What is fibre? Soluble and insoluble fibre and more
Fibre is an important part of a healthy balanced diet. As well as helping to 'keep us regular', fibre has a role in preventing heart disease, diabetes, some cancers and managing weight.
High fibre foods help you feel full up for longer, which can be beneficial when trying to lose weight.
The NHS advises getting about 30g of fibre a day, but most people only eat less than this.
To get the best out of fibre, it is also important to drink enough fluid. The NHS suggests around 6-8 glasses of water a day.
Types of fibre
Fibre comes from plants, fruit and vegetables, and some people take extra fibre in the form of supplements.
There are two types of fibre: soluble and insoluble. The difference is soluble fibre is digested by the body, insoluble fibre isn't.
Soluble fibre helps prevent constipation by making the stool - the word doctors use for poo - softer.
Good food sources of fibre include fruit, oats, barley and rye, root vegetables, including carrots and potatoes and golden linseeds.
Insoluble fibre passes through the body without being broken down. On the face of it that doesn’t sound very useful, but it does help keep other food keep moving through the digestive system more easily and help in preventing constipation.

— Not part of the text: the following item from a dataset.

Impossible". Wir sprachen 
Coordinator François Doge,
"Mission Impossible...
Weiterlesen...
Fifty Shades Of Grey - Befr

Too much fibre can affect the digestive system in the opposite way, causing diarrhoea.
Good sources of insoluble fibre in food include wholemeal bread, bran, cereals, and most nuts and seeds, except golden linseeds.

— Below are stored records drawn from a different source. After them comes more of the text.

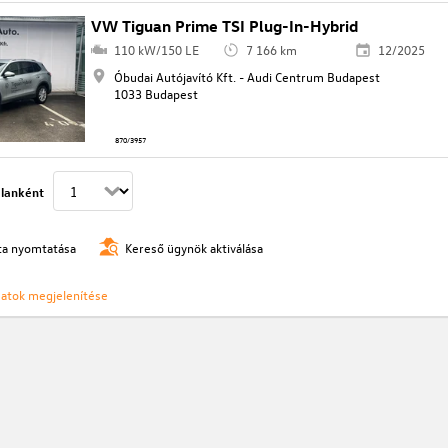
VW Tiguan Prime TSI Plug-In-Hybrid
110 kW/150 LE
7 166 km
12/2025
Óbudai Autójavító Kft. - Audi Centrum Budapest
1033 Budapest
870/3957
lanként
ista nyomtatása
Kereső ügynök aktiválása
ozatok megjelenítése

Fibre supplements used to treat constipation are also known as bulk-forming laxatives.
Like fibre from food, these supplements help the stool retain fluid and bulk so it is easier to go to the toilet.
Some people also use pysllium husk supplements to get the benefits of additional fibre for digestive health.
Seek medical advice before trying any new remedy, even ones which may be described as natural, as these may still affect existing medicines or conditions.